The first and second lines contain encode-words - the items starting with =? and ending with ?= . Now, I have to decode these, so I had a method to do that. The Q indicates that the meat is encoded as quoted-printable, so that =E9 is one byte with value &hE9, etc. So, we have a stream of bytes in UTF8-8. These are all 3 bytes long and are in fact Chinese characters.

The problem here is that one byte that should be in the first encoded-word, on the first line, has been moved to the second one (=A5), probably to keep within a certain line-length. This is invalid, since the first encoded word now has an incomplete UTF-8 byte-cluster. Each encoded-word has its own encoding definition, with both being UTF-8 in this example.

My original method was treating each encoded word entirely separately, and thus thinking that it had a number of invalid characters in the overall string.
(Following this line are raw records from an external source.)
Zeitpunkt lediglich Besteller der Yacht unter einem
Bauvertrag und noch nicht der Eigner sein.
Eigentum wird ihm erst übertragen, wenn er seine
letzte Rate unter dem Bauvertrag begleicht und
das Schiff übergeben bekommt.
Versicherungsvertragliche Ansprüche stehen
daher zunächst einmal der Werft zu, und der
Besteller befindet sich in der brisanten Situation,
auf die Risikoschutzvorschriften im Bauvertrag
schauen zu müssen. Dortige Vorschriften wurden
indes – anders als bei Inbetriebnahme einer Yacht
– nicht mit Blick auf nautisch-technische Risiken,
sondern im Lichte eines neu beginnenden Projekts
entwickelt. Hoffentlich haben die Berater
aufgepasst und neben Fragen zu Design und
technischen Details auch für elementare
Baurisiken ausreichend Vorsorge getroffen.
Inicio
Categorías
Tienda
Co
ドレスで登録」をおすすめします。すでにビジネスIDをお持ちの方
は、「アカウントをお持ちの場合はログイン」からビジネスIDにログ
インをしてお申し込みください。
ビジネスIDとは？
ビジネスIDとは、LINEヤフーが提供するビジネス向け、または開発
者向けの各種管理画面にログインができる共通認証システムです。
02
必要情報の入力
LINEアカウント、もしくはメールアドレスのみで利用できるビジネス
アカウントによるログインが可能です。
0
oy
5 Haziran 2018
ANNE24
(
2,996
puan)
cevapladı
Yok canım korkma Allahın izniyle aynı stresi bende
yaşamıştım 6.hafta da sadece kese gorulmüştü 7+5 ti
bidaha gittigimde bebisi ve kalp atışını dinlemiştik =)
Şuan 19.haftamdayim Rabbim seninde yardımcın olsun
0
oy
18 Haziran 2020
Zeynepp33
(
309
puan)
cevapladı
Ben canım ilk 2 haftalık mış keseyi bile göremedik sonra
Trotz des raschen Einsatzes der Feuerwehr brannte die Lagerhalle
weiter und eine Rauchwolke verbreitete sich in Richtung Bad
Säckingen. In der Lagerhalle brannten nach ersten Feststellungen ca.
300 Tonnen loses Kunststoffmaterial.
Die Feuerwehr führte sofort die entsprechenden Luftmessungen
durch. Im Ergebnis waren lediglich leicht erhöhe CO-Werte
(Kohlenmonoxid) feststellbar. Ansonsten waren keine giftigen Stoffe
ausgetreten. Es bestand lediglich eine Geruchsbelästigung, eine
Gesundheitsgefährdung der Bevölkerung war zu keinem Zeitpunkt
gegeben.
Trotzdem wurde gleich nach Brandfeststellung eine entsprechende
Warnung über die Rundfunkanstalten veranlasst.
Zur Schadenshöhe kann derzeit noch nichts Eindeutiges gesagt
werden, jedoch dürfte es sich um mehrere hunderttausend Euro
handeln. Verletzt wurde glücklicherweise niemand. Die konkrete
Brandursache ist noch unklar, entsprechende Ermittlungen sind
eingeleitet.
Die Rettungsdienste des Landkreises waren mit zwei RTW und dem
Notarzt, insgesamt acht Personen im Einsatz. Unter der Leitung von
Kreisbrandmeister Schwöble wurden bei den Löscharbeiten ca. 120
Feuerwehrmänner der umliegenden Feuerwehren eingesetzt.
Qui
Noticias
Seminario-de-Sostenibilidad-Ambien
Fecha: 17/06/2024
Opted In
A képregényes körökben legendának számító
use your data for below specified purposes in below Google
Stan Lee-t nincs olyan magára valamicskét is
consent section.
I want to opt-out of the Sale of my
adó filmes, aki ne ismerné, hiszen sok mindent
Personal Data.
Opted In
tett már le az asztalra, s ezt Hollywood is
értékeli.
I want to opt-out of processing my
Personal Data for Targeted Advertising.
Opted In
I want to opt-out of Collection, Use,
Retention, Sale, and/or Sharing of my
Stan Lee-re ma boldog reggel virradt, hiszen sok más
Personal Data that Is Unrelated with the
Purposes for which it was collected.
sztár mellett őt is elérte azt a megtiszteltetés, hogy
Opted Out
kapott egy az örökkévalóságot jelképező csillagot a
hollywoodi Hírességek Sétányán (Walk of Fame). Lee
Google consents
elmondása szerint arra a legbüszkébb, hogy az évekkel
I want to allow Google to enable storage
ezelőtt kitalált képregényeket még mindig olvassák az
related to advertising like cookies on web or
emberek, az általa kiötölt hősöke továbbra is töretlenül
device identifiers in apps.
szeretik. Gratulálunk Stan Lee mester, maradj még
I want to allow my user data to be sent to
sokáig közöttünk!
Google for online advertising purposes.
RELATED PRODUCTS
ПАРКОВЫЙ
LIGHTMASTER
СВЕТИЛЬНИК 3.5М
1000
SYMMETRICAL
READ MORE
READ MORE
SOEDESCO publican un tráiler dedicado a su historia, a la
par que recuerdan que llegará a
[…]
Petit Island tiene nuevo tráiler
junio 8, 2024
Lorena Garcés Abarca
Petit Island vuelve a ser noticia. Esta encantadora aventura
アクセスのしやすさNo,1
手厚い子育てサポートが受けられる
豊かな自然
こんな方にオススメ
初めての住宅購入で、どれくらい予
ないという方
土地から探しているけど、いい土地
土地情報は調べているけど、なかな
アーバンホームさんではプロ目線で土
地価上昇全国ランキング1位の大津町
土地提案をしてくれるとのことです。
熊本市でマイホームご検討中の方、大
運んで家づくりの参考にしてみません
My new method handles this, but has to assume that the encoding of the first encoded-word applies to them all.

This is an example of the ways email clients can screw up; in this case the sending client is doing line-length logic in the wrong place.

Anyway I tried it and so far it works fine - thanks.

npalardy · 3 June 2020 16:22

ah so in this case you need to grab all the individual bytes from those 2 lines of the “sender” and only when they are all accumulated then define the encoding

makes sense

@beatrixwillius is probably VERY familiar with all this stuff

beatrixwillius · 3 June 2020 16:59

Yup. I have a full email parser for such lovelies. The whitespace in a header needs to be treated gently. And then you can parse the data. Here is the beginning of my code to remove whitespace:

dim HeaderString as string = hasHeader
dim theRegex as RegEx

theRegex = new RegEx
theRegex.options.ReplaceAllMatches = true
theRegex.Options.Greedy = True

'remove folded white space
theRegex.SearchPattern = "(\s|\t)+(\r|\n)+(\s|\t)+"
theRegex.ReplacementPattern = " "
HeaderString = theRegex.Replace(HeaderString)
theRegex.SearchPattern = "(\r|\n)+(\s|\t)+"
theRegex.ReplacementPattern = " "
HeaderString = theRegex.Replace(HeaderString)